_COLLECTED DATA_
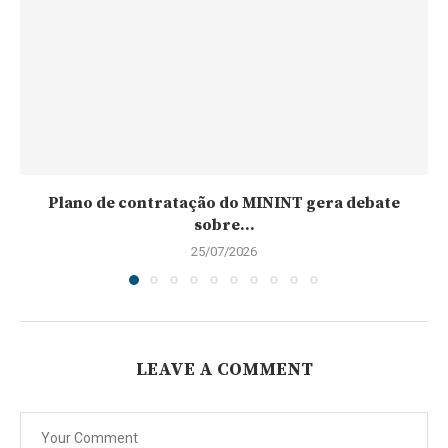
Plano de contratação do MININT gera debate
sobre...
25/07/2026
LEAVE A COMMENT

_WHAT THE TASK ASKS_
The response must restate each line of the material above exactly and contain no images.

_EXERCISE RESULT_
Plano de contratação do MININT gera debate
sobre...
25/07/2026
LEAVE A COMMENT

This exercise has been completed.